Enfin, il est impératif de se rappeler que l'art est par nature conceptuel et qu'il doit le rester pour conserver sa capacité à bousculer les consciences. La photographie ne doit pas être réduite à une simple documentation esthétique du réel, elle doit être un espace d'exploration d'idées, de métaphores et de concepts abstraits. Ne pas écouter les partisans de la norme permet de préserver cette dimension exploratoire où le "beau" n'est pas une finalité, mais un outil parmi d'autres. L'art conceptuel permet d'utiliser l'image pour poser des questions, pour déranger ou pour suggérer des réalités invisibles à l'œil nu. En refusant de se plier à l'exigence de la photo "propre", on s'autorise à explorer l'invisible, l'étrange et l'inachevé, rendant à la photographie sa noblesse d'art majeur.
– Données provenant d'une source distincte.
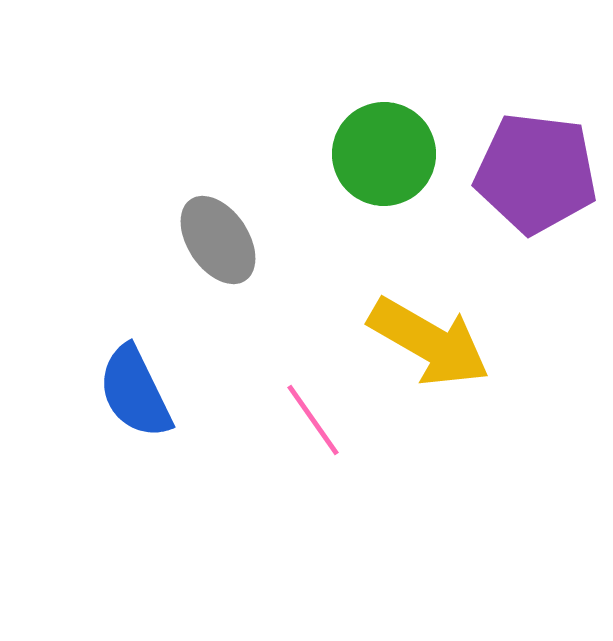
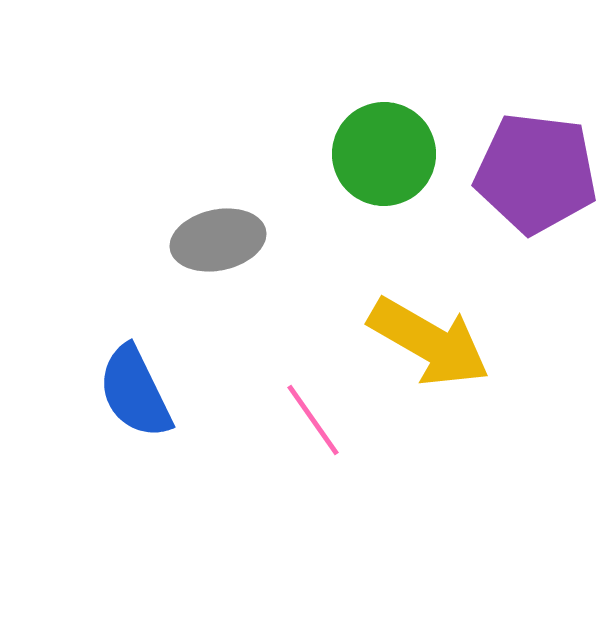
gray ellipse: rotated 68 degrees counterclockwise
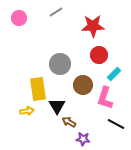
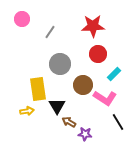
gray line: moved 6 px left, 20 px down; rotated 24 degrees counterclockwise
pink circle: moved 3 px right, 1 px down
red circle: moved 1 px left, 1 px up
pink L-shape: rotated 75 degrees counterclockwise
black line: moved 2 px right, 2 px up; rotated 30 degrees clockwise
purple star: moved 2 px right, 5 px up
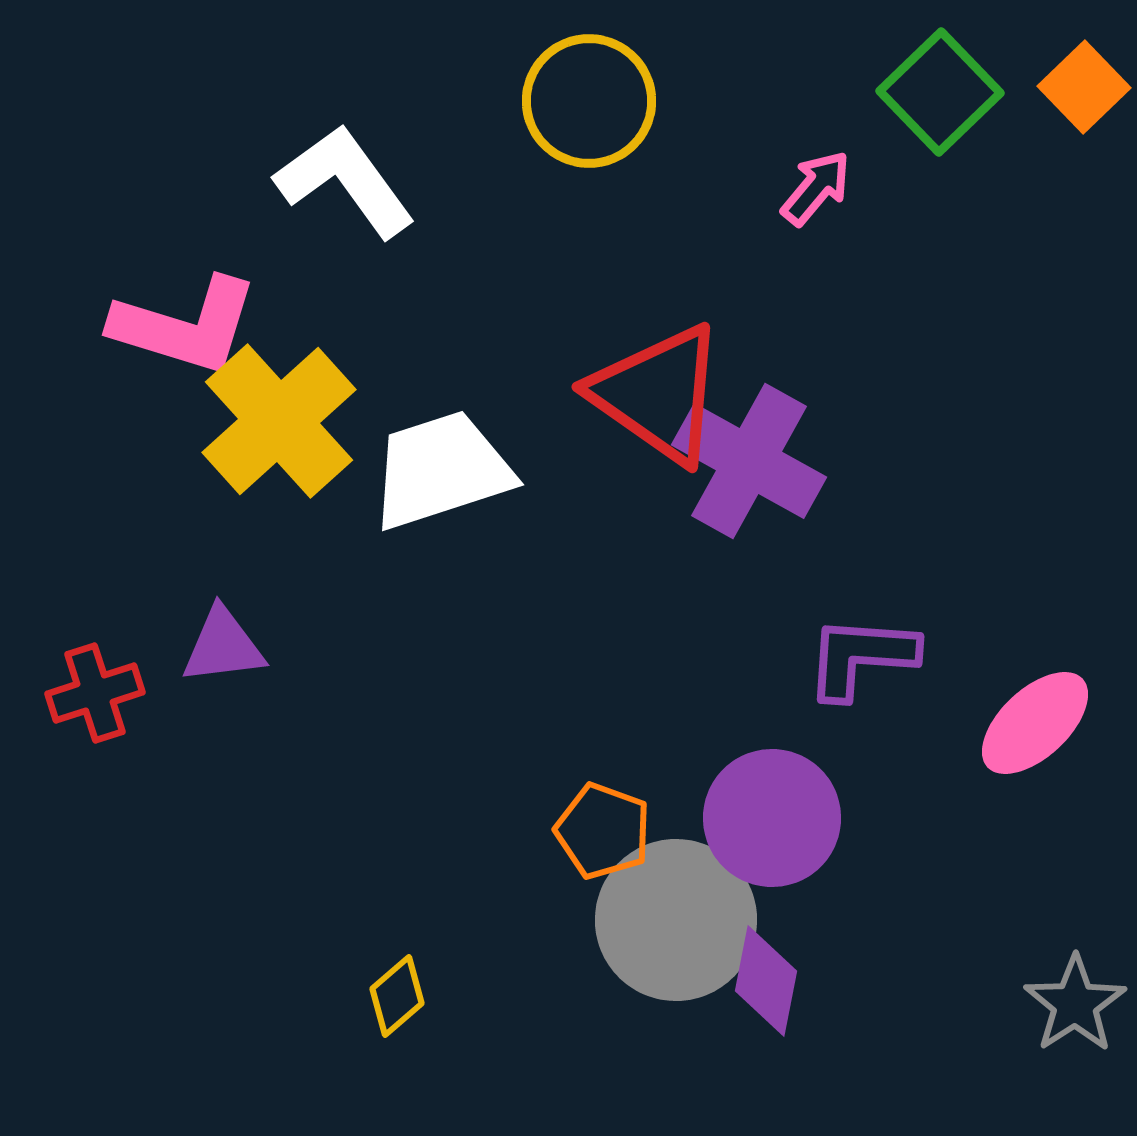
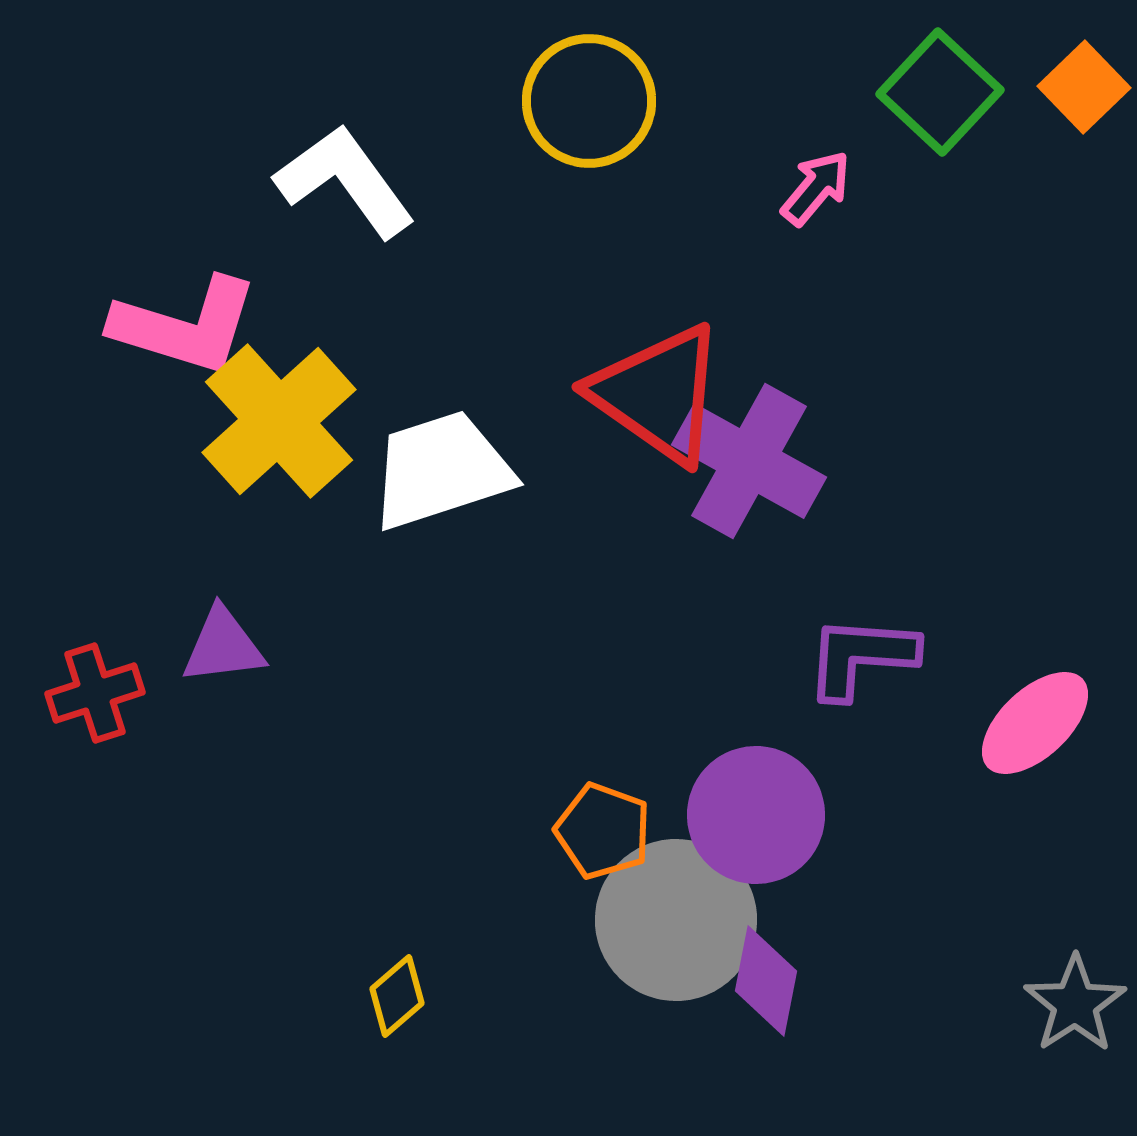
green square: rotated 3 degrees counterclockwise
purple circle: moved 16 px left, 3 px up
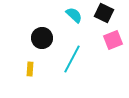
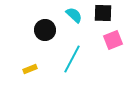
black square: moved 1 px left; rotated 24 degrees counterclockwise
black circle: moved 3 px right, 8 px up
yellow rectangle: rotated 64 degrees clockwise
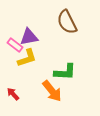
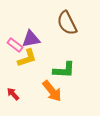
brown semicircle: moved 1 px down
purple triangle: moved 2 px right, 2 px down
green L-shape: moved 1 px left, 2 px up
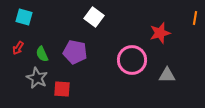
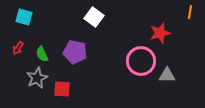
orange line: moved 5 px left, 6 px up
pink circle: moved 9 px right, 1 px down
gray star: rotated 20 degrees clockwise
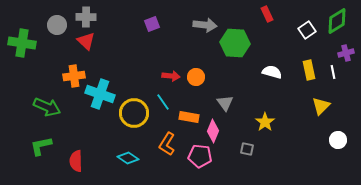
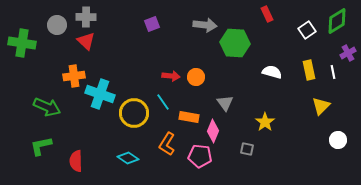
purple cross: moved 2 px right; rotated 14 degrees counterclockwise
Chaque série photographique devrait être vue comme une thèse visuelle, une proposition intellectuelle qui invite le public à une réflexion plus profonde sur le sujet traité. Laisser l'art être conceptuel, c'est laisser au photographe le droit d'utiliser son reflex comme une plume pour écrire des récits visuels complexes, parfois sombres ou chaotiques, mais toujours empreints d'une vérité artistique profonde. En fin de compte, la seule limite à l'expression photographique doit être l'imagination de l'auteur, et non les attentes superficielles d'un public habitué à la consommation rapide d'images jetables.